Records from a data collection
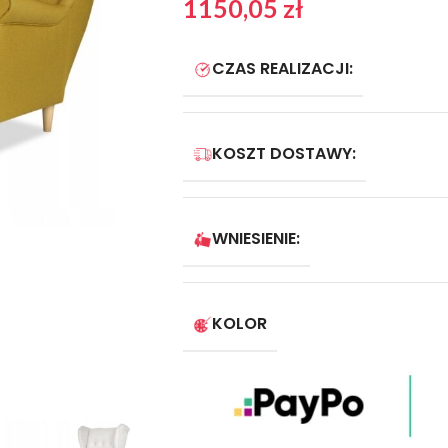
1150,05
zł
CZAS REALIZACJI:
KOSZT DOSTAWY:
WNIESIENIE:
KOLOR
...
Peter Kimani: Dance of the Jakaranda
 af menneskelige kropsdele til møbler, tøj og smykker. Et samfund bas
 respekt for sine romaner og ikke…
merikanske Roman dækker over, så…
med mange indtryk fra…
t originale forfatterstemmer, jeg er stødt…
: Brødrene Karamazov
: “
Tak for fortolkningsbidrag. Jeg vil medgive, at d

What you will do
When the line with "t originale forfatterstemmer, jeg er stødt…" is reached in the data above, begin copying, and stop after the line with "Tak for fortolkningsbidrag."; copy each line exactly, both ends included.

Reply to the exercise
t originale forfatterstemmer, jeg er stødt…
: Brødrene Karamazov
: “
Tak for fortolkningsbidrag. Jeg vil medgive, at d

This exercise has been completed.